There were also a number of discoveries made about the avengers. 1. Despite being possibly the cutest dog there (sorry Sam) Steve did not want to cuddle with anyone but Bucky. 2. Clint was just as dumb and clumsy in dog form as he was in human. 3. Natasha was surprisingly awkward and goofy looking as a dog. 4. Sam was just as much of a flirt as a dog as he was a human. 5. Thor is a very melodramatic huffy puppy, who likes lots of belly pets, and to have his hair brushed. 6. Liho Natasha’s cat hates dog Natasha, but loves dog Rhodey. Dog Rhodey is very accommodating, and happy to keep the cat from murdering them all. 7. When Steve wanders out of his line of sight Bucky whines loudly until he returns, it is fucking pitiful, and 1000% effective. 8. Dog Steve looks real dumb when he runs. 9. Tony is just as annoying in dog from as he is in human, and not nearly cute enough to make up for it. 10. Bruce is more graceful than anyone else in his dog from, which makes Kate sad because of how quickly he can adapt to having his body taken over by something he doesn’t control. 11. When Kate has left over pizza for lunch Lucky and Clint work together to try and steal slices for themselves, they fail and are judged harshly by the rest of the group for it. 12. Dog Bucky loves pets, cuddles, and does not respect personal space. 13. Steve’s human puppy dog eyes are on par with actual dog puppy dog eyes. 14. Whenever anyone tries to leave (mostly Tony) Sam herds them back away from the elevator.

Eventually, after all the dog’s have tired themselves out and are taking naps or at least not actively causing chaos, Kate did a bit of googling and decided, fuck it, she could just gave them all bowls of Lucky’s food.
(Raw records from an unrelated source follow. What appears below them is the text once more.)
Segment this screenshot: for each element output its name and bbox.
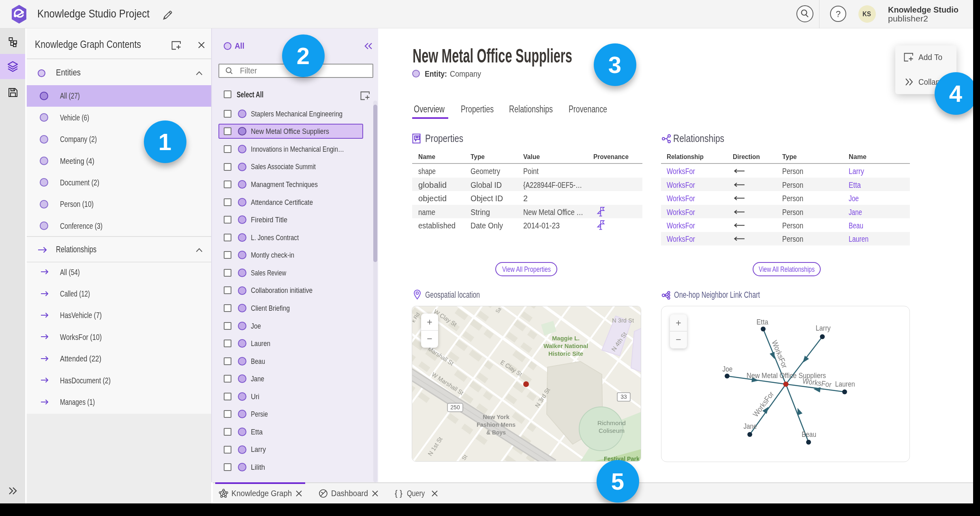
svg-text:Fashion Mens: Fashion Mens — [477, 421, 516, 428]
svg-text:250: 250 — [450, 404, 460, 411]
svg-text:Walker National: Walker National — [543, 342, 588, 349]
svg-text:Maggie L.: Maggie L. — [552, 335, 580, 342]
svg-text:Lauren: Lauren — [835, 380, 855, 388]
svg-text:N 3rd St: N 3rd St — [612, 317, 634, 324]
svg-text:Beau: Beau — [802, 430, 816, 439]
svg-text:Historic Site: Historic Site — [548, 350, 583, 357]
svg-text:?: ? — [836, 9, 841, 19]
svg-text:Coliseum: Coliseum — [599, 427, 625, 434]
svg-text:Joe: Joe — [723, 365, 733, 373]
svg-text:33: 33 — [621, 393, 627, 400]
svg-text:Etta: Etta — [757, 318, 768, 326]
svg-text:New York: New York — [483, 413, 510, 420]
svg-text:Jane: Jane — [744, 422, 757, 430]
svg-text:& Boys: & Boys — [486, 429, 506, 436]
svg-text:Richmond: Richmond — [597, 419, 626, 426]
svg-text:Larry: Larry — [816, 324, 831, 332]
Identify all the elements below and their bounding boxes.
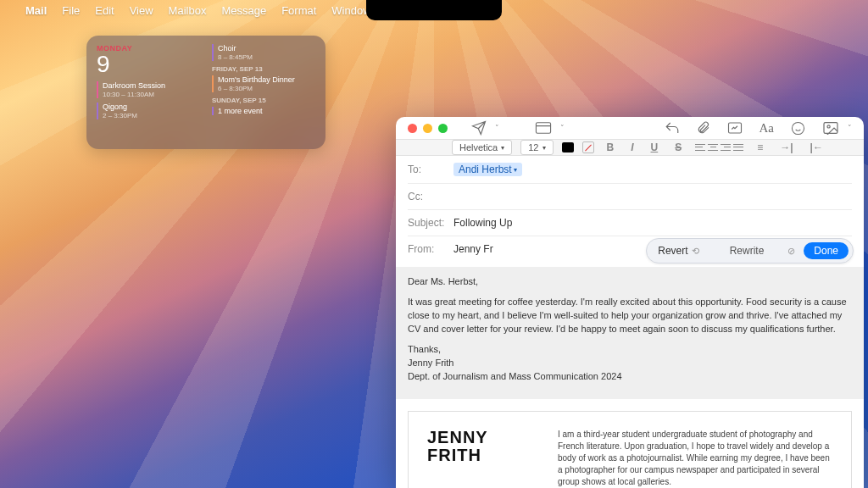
format-bar: Helvetica▾ 12▾ B I U S ≡ →| |← — [396, 139, 864, 156]
signature-name: JENNY FRITH — [427, 429, 537, 488]
attach-icon[interactable] — [692, 117, 715, 139]
widget-event: Darkroom Session 10:30 – 11:30AM — [97, 81, 198, 98]
chevron-down-icon[interactable]: ˅ — [495, 124, 499, 132]
indent-right-button[interactable]: →| — [776, 140, 797, 155]
zoom-button[interactable] — [438, 124, 448, 133]
menu-mailbox[interactable]: Mailbox — [169, 4, 207, 17]
bg-color-none[interactable] — [582, 141, 594, 153]
close-button[interactable] — [408, 124, 417, 133]
italic-button[interactable]: I — [626, 140, 637, 155]
writing-tools-icon[interactable]: ⊘ — [787, 246, 795, 257]
bold-button[interactable]: B — [603, 140, 619, 155]
chevron-down-icon[interactable]: ˅ — [848, 124, 852, 132]
widget-event: Qigong 2 – 3:30PM — [97, 103, 198, 119]
strike-button[interactable]: S — [670, 140, 686, 155]
revert-button[interactable]: Revert⟲ — [651, 243, 705, 258]
recipient-chip[interactable]: Andi Herbst — [453, 163, 522, 176]
calendar-widget[interactable]: MONDAY 9 Darkroom Session 10:30 – 11:30A… — [86, 36, 326, 149]
subject-field[interactable]: Subject: Following Up — [408, 210, 852, 236]
emoji-icon[interactable] — [786, 118, 810, 139]
titlebar: ˅ ˅ Aa ˅ — [396, 117, 864, 139]
menu-view[interactable]: View — [130, 4, 153, 17]
done-button[interactable]: Done — [804, 242, 849, 259]
widget-section-header: FRIDAY, SEP 13 — [212, 65, 315, 73]
font-select[interactable]: Helvetica▾ — [452, 140, 512, 155]
menu-app[interactable]: Mail — [25, 4, 47, 17]
widget-event: Mom's Birthday Dinner 6 – 8:30PM — [212, 75, 315, 92]
text-color[interactable] — [562, 142, 574, 152]
widget-day: MONDAY — [97, 44, 198, 53]
cc-field[interactable]: Cc: — [408, 184, 852, 210]
svg-rect-0 — [536, 123, 550, 133]
photo-icon[interactable] — [817, 118, 844, 138]
mail-compose-window: ˅ ˅ Aa ˅ Helvetica▾ 12▾ B I U S ≡ — [396, 117, 864, 488]
chevron-down-icon[interactable]: ˅ — [560, 124, 565, 132]
align-buttons[interactable] — [694, 142, 744, 152]
widget-event: 1 more event — [212, 107, 315, 116]
size-select[interactable]: 12▾ — [520, 140, 553, 155]
reply-icon[interactable] — [659, 118, 685, 138]
from-field[interactable]: From: Jenny Fr Revert⟲ Rewrite ⊘ Done — [408, 236, 852, 262]
message-body[interactable]: Dear Ms. Herbst, It was great meeting fo… — [396, 267, 864, 399]
send-button[interactable] — [466, 117, 492, 139]
minimize-button[interactable] — [423, 124, 432, 133]
menu-edit[interactable]: Edit — [95, 4, 114, 17]
menu-message[interactable]: Message — [221, 4, 266, 17]
underline-button[interactable]: U — [647, 140, 663, 155]
to-field[interactable]: To: Andi Herbst — [408, 156, 852, 184]
menu-format[interactable]: Format — [281, 4, 316, 17]
signature-bio: I am a third-year student undergraduate … — [558, 429, 832, 488]
list-button[interactable]: ≡ — [753, 140, 767, 155]
header-fields-button[interactable] — [530, 119, 557, 137]
widget-date: 9 — [97, 53, 198, 76]
format-icon[interactable]: Aa — [754, 118, 780, 139]
svg-point-3 — [792, 122, 804, 134]
notch — [366, 0, 502, 20]
rewrite-toolbar: Revert⟲ Rewrite ⊘ Done — [646, 238, 854, 263]
indent-left-button[interactable]: |← — [806, 140, 827, 155]
menu-file[interactable]: File — [62, 4, 80, 17]
svg-point-5 — [827, 125, 830, 128]
rewrite-label: Rewrite — [715, 245, 780, 257]
widget-event: Choir 8 – 8:45PM — [212, 44, 315, 61]
markup-icon[interactable] — [722, 118, 748, 138]
signature-card: JENNY FRITH I am a third-year student un… — [408, 411, 852, 488]
menu-window[interactable]: Window — [331, 4, 370, 17]
widget-section-header: SUNDAY, SEP 15 — [212, 97, 315, 104]
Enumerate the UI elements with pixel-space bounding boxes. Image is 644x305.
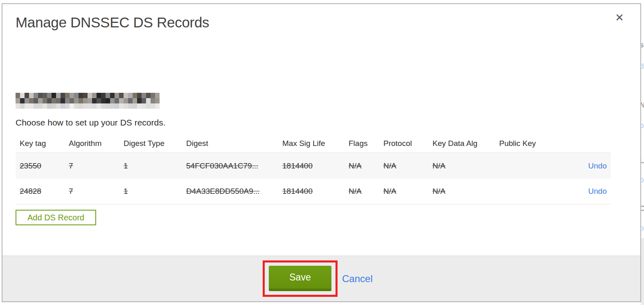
column-header: Algorithm (69, 139, 124, 148)
table-row: 235507154FCF030AA1C79...1814400N/AN/AN/A… (16, 153, 611, 179)
background-page-sliver: sdNoLoCo (641, 0, 644, 305)
column-header: Public Key (499, 139, 611, 148)
background-text-fragment: o (641, 176, 644, 184)
save-button[interactable]: Save (269, 266, 331, 291)
cell-value: N/A (383, 187, 432, 196)
cell-value: N/A (432, 187, 499, 196)
table-header-row: Key tagAlgorithmDigest TypeDigestMax Sig… (16, 135, 611, 153)
dialog-footer: Save Cancel (2, 256, 640, 301)
cell-value: 23550 (16, 161, 69, 170)
undo-link[interactable]: Undo (588, 161, 607, 170)
dialog-body: ✕ Manage DNSSEC DS Records Choose how to… (2, 4, 640, 256)
column-header: Key tag (16, 139, 69, 148)
ds-records-table: Key tagAlgorithmDigest TypeDigestMax Sig… (16, 135, 611, 204)
background-text-fragment: s (641, 41, 644, 49)
cell-value: 1 (124, 187, 186, 196)
dnssec-ds-records-dialog: ✕ Manage DNSSEC DS Records Choose how to… (2, 3, 641, 302)
cell-value: 1 (124, 161, 186, 170)
column-header: Flags (349, 139, 383, 148)
cell-value: 24828 (16, 187, 69, 196)
close-icon[interactable]: ✕ (615, 12, 624, 23)
column-header: Protocol (383, 139, 432, 148)
background-text-fragment: N (641, 101, 644, 109)
cell-value: N/A (349, 161, 383, 170)
undo-link[interactable]: Undo (588, 187, 607, 195)
background-text-fragment: o (641, 121, 644, 129)
cell-value: 1814400 (282, 161, 349, 170)
background-text-fragment: d (641, 62, 644, 70)
background-text-fragment: o (641, 224, 644, 232)
cell-value: 1814400 (282, 187, 349, 196)
cancel-link[interactable]: Cancel (342, 273, 373, 285)
column-header: Digest Type (124, 139, 186, 148)
background-footer-fragment (641, 238, 644, 305)
add-ds-record-button[interactable]: Add DS Record (16, 210, 96, 225)
column-header: Max Sig Life (282, 139, 349, 148)
background-text-fragment: L (641, 157, 644, 164)
cell-value: 54FCF030AA1C79... (186, 161, 282, 170)
table-row: 2482871D4A33E8DD550A9...1814400N/AN/AN/A… (16, 179, 611, 204)
redacted-domain-name (16, 93, 160, 109)
highlight-annotation-box: Save (263, 260, 338, 297)
column-header: Digest (186, 139, 282, 148)
cell-value: 7 (69, 161, 124, 170)
instruction-text: Choose how to set up your DS records. (16, 117, 640, 128)
cell-value: D4A33E8DD550A9... (186, 187, 282, 196)
cell-value: 7 (69, 187, 124, 196)
cell-value: N/A (349, 187, 383, 196)
background-text-fragment: C (641, 204, 644, 212)
cell-value: N/A (383, 161, 432, 170)
dialog-title: Manage DNSSEC DS Records (16, 14, 640, 31)
cell-value: N/A (432, 161, 499, 170)
column-header: Key Data Alg (432, 139, 499, 148)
The only dog that was excited about the kibble was Lucky, but the others grudgingly ate. Then there was a large amount of herding the dogs in to the elevator (even with Sam’s excited and apparently instinctual help it took a while), but Kate got them all up to the roof garden, to fertilize the plants and pee everywhere before bed. She felt a bit bad about not picking up the dogs poo but frankly 10 dogs produced a very large amount of poop.

The group retired to the communal floor for the evening, Kate didn’t think Sam would like having his heard split up. Yet again Kate's hope of one big doggie cuddle pile were dashed as the herd split of in to splinter groups to sleep. Steve and Bucky made a pretty damn cute doggy version of little spoon big spoon. Clint flopped down next to Lucky who was similarly sprawled recklessly. Natasha mad herself a surprisingly small circle near Clint. Bruce had gotten a hold of a blanket somewhere and had draped it over himself. Tony was on the couch. Rhodey was also on the couch but he had Liho curled on top of him. Thor had found a way to take up more space than Kate thought possible, and Sam was of course guarding the elevator. Kate took a few more pictures for Instagram and made her way to the other couch for the evening.

 

The next morning Kate woke up first and discovered Bucky fucking Barnes was one lucky man, Pepper probably didn’t have a lot to complain about in that department either, and Sam, well let’s just say he has a pretty good reason to be confidant. Before Kate had a chance to see if Rhodey was also, shall we say, gifted a bot appeared carrying blankets, and Jarvis said quietly

“So no one is unduly embarrassed when they wake ma’am.”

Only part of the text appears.